Mathematical characteristics of sea ice dynamics models

Abstract

Mathematical characteristics of plasticity models that describe large‐scale sea ice behavior are studied in an attempt to understand the models better and to compare the analytical results to observed ice behavior. Separate stress and velocity characteristics occur when a nonassociated flow rule is used. The two sets coincide for associated flow rules. The relative orientation of characteristic directions at a point can change depending on the stress state and the direction of plastic stretching. Two real velocity characteristic directions exist when the magnitude of shearing exceeds the magnitude of dilating, one exists when they are equal, and none exist when the shearing magnitude is less than the dilating magnitude.

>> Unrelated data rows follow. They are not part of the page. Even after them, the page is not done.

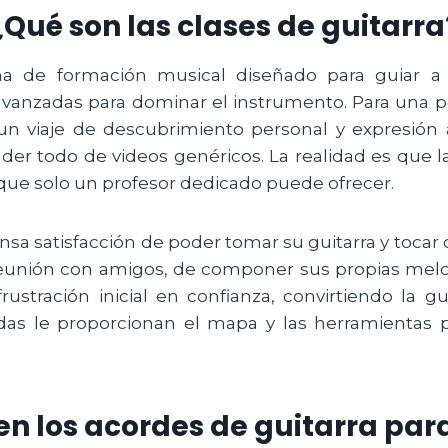
¿Qué son las clases de guitarra
ma de formación musical diseñado para guiar a 
avanzadas para dominar el instrumento. Para una 
un viaje de descubrimiento personal y expresión 
der todo de videos genéricos. La realidad es que la
n que solo un profesor dedicado puede ofrecer.
sa satisfacción de poder tomar su guitarra y tocar 
eunión con amigos, de componer sus propias melod
 frustración inicial en confianza, convirtiendo la
as le proporcionan el mapa y las herramientas p
 los acordes de guitarra par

The system is hyperbolic, parabolic, or elliptic, respectively, in these conditions. Quasi‐steady elastic‐plastic and viscous‐plastic models have identical characteristics so that we cannot use the characteristics to discriminate between these models. Attention has been focused on the velocity characteristics with the desire to relate these directions directly to leads and other features observed in satellite imagery. The velocity characteristic curves cannot stretch, so that floes lying along a characteristic line neither approach nor separate from each other. Therefore the amount of open water will not change between these floes, which makes it unlikely that we will be able to observe fields of characteristic directions directly in satellite imagery. We have, however, observed velocity discontinuities across large‐scale lead systems, which are special characteristic curves. This result offers a way to use remotely sensed imagery directly to estimate part of the deformation field.